IgG4 Tubulointerstitial Nephritis- A Rare Autoimmune Presentation

IgG4 related disease is a recently recognized systemic disease involving multiple organs, including the pancreas, salivary glands, kidneys, lymph nodes, and retroperitoneum. It is characterized by dense infiltration of organs with lymphoplasmacytic cells that leads to fibrosclerosis and elevation in serum IgG4 levels. We present an 80-year-old Caucasian male with past medical history of DM2, coronary artery disease, hyperlipidemia, hypertension, and cerebral vascular accident with repeated episodes of acute renal failure (AKI). It initially was presumed as due to volume changes, however, that was ruled out with normal blood pressure readings of 119/73 mmHg. The patients Glomerular Filtration Rate (GFR) ranged from 16 to 24, BUN 33, and Creatinine 2.7 despite treatment with volume resuscitation, discontinuing ACE-inhibitors, and avoidance of NSAIDs.
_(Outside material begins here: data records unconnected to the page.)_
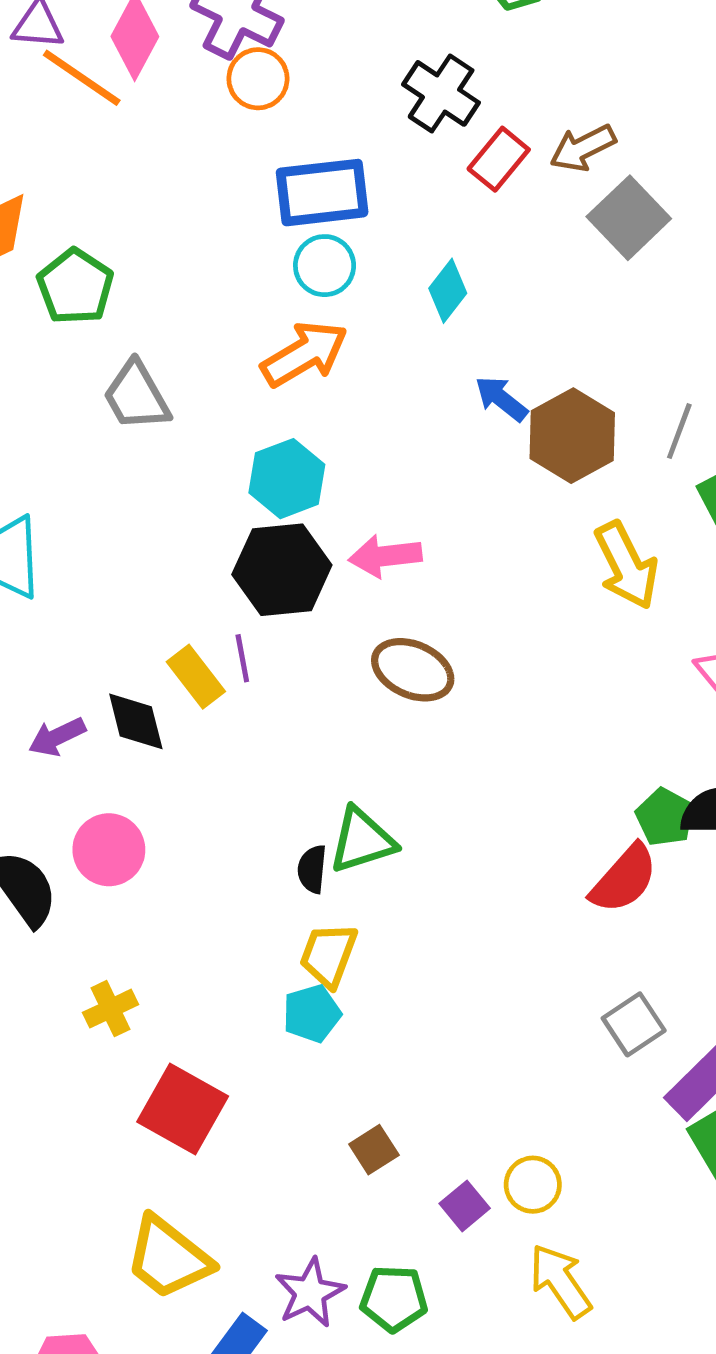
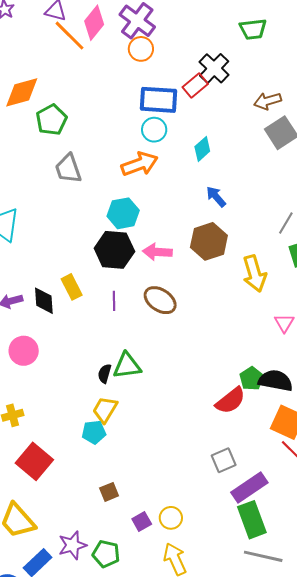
red rectangle: (499, 159) -> (195, 86), moved
brown hexagon: (572, 436) -> (209, 241), moved
purple line: (242, 658) -> (114, 301), moved

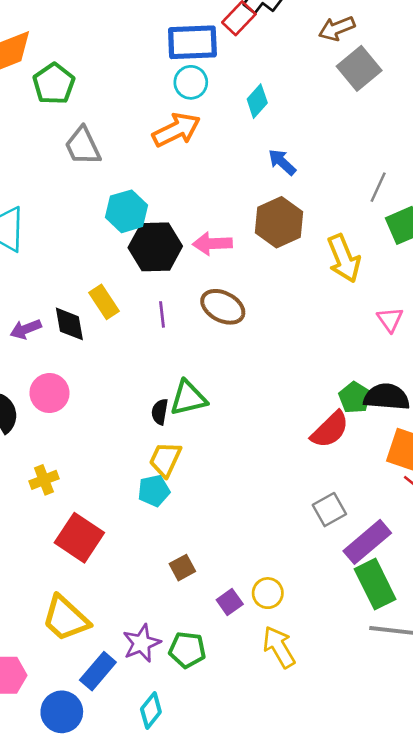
cyan hexagon: (123, 213) -> (127, 211), moved

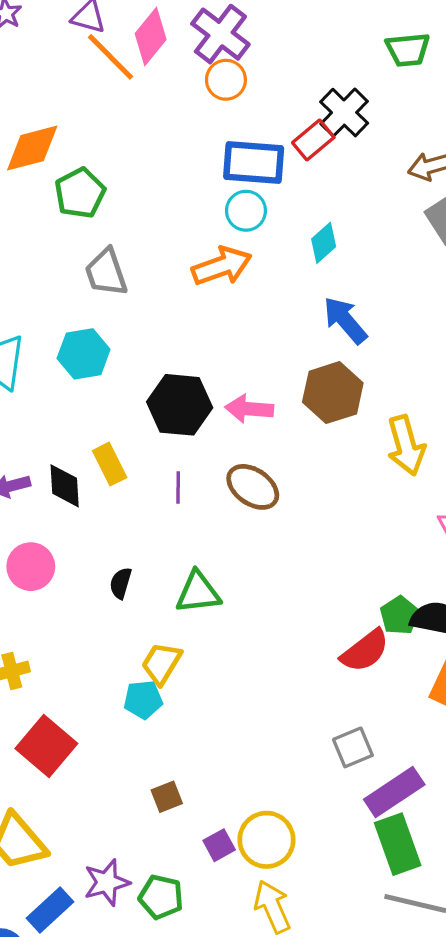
blue arrow: (282, 162) -> (345, 320), size x1.4
cyan hexagon: (127, 211) -> (84, 354), moved
black semicircle: (160, 412) -> (121, 583), moved
yellow circle: (268, 593) -> (266, 840), size x1.5

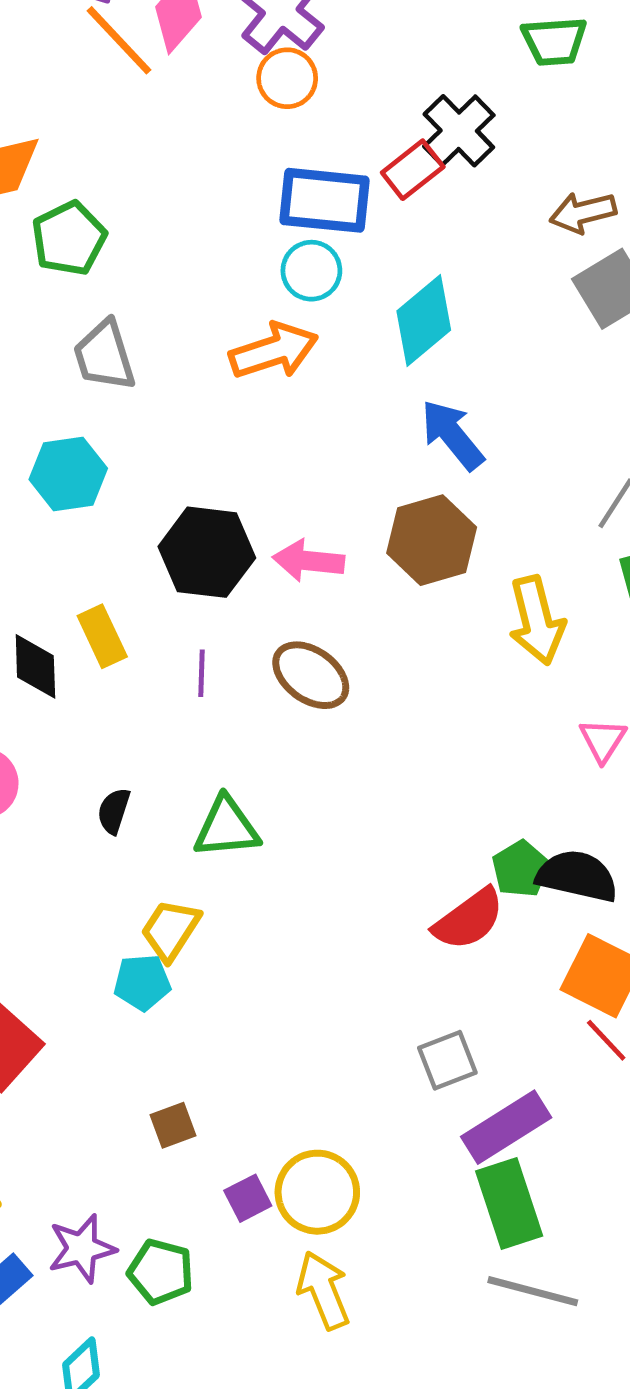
cyan diamond: (324, 243) -> (424, 321), size x1.5

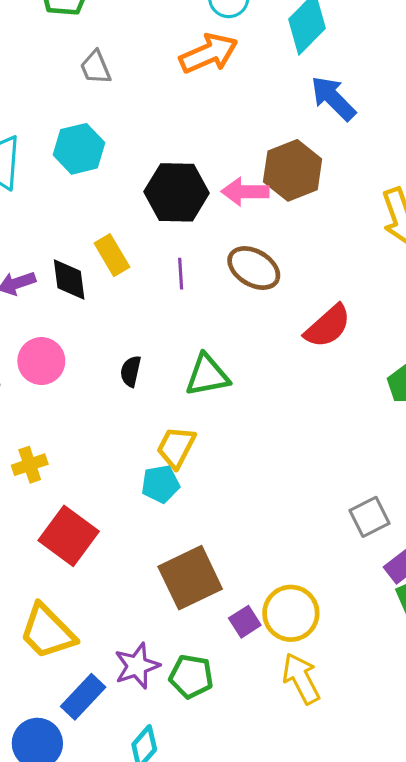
gray trapezoid: (104, 356) -> (96, 67), size x0.7
brown hexagon: (432, 540) -> (293, 170), moved
red semicircle: (469, 919) -> (328, 326), moved
brown square: (173, 1125) -> (190, 578), size x2.0

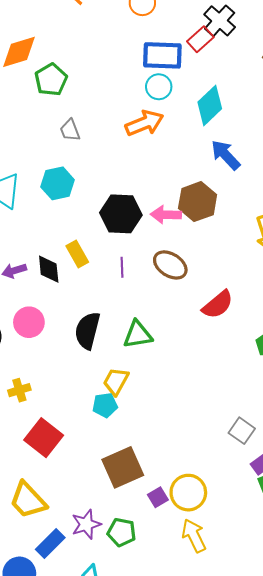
black semicircle: (131, 371) -> (87, 331), size x1.8
gray square: (369, 517) -> (242, 431), turned -30

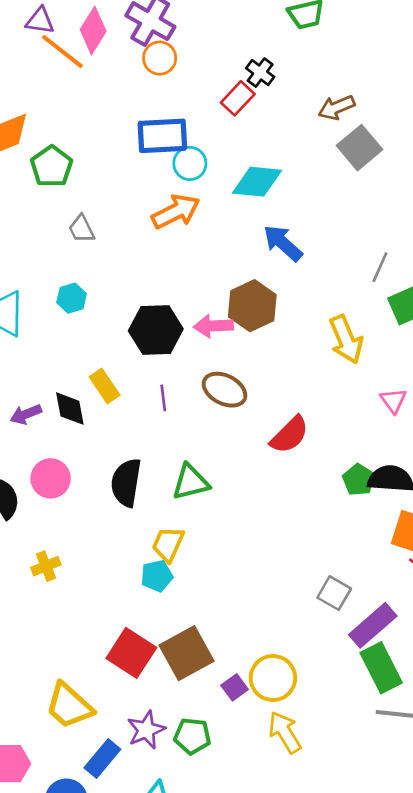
black cross: (220, 21) -> (260, 73), size x0.7
blue rectangle: (162, 55) -> (162, 136), moved
cyan diamond: (210, 105) -> (257, 182), turned 54
cyan hexagon: (58, 183) -> (72, 298), size x0.7
red square: (44, 438) -> (131, 653), moved

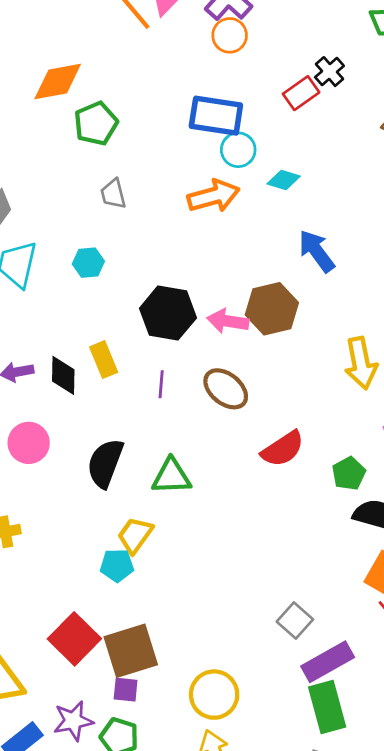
cyan diamond: (257, 182) -> (284, 180), moved, size x0.6
green pentagon: (359, 480) -> (349, 473), moved
purple square: (235, 687) -> (126, 690), moved, turned 30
Renal ultrasound studies were negative for obstruction, and urine analysis negative for proteinuria. As time progressed his blood pressure continued to rise in value of 130/67 mmHg, while GFR remained below 25. On renal biopsy the pathology report illustrated chronic tubulointerstitial nephritis with mild mesangial immune complex deposition, a finding that correlates with IgG4-related disease. Congo red stain of the pathology specimen was negative for amyloid deposition, another causal factor for tubulonephritis. Improvement with fatigue and appetite was noted upon starting steroid treatment. Additionally, the GFR improved to an impressive value of 53 with 3 months of treatment.